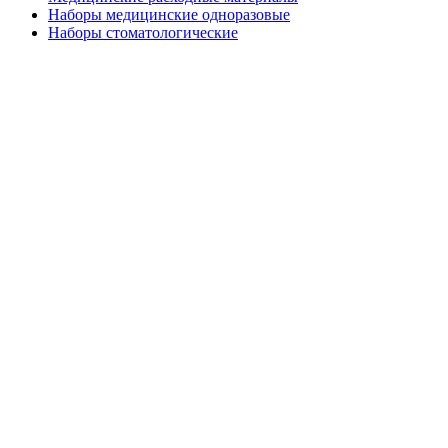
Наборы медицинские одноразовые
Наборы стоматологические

########

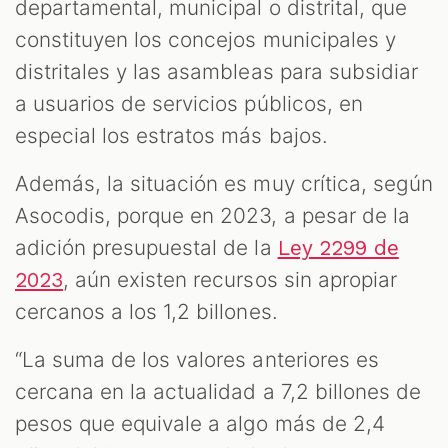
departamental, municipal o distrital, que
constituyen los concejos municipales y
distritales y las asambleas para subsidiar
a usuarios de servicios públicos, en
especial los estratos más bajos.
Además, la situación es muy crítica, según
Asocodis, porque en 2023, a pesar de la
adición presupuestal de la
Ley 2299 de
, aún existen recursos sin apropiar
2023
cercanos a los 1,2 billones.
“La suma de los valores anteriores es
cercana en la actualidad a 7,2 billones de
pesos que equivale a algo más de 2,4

########

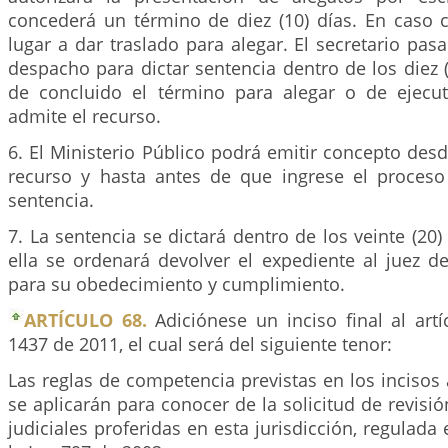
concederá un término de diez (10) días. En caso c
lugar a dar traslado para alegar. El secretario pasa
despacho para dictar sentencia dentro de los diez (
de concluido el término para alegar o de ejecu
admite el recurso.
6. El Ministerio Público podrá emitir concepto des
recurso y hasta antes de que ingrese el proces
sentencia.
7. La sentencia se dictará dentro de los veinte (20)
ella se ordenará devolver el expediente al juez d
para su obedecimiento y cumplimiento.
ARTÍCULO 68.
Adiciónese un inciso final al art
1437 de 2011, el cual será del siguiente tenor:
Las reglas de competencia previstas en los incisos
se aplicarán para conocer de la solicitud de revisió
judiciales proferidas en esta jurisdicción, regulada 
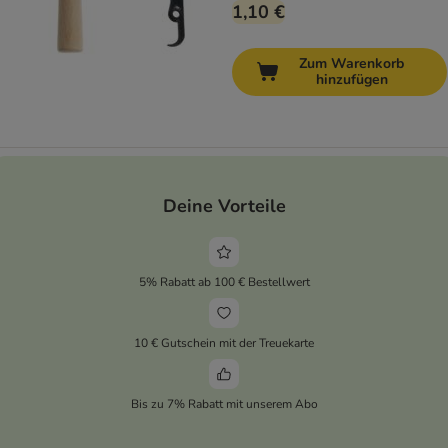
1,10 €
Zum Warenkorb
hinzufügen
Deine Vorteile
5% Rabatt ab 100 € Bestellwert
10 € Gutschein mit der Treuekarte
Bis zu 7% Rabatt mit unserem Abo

########

§ **TASK TO COMPLETE**
Everything between and including the line above containing "se aplicarán para" and the line containing "Bis zu 7% Rabatt mit unserem Abo" should be reproduced exactly, with pictures excluded.

§ **COMPLETED TASK**
se aplicarán para conocer de la solicitud de revisió
judiciales proferidas en esta jurisdicción, regulada 
1,10 €
Zum Warenkorb
hinzufügen
Deine Vorteile
5% Rabatt ab 100 € Bestellwert
10 € Gutschein mit der Treuekarte
Bis zu 7% Rabatt mit unserem Abo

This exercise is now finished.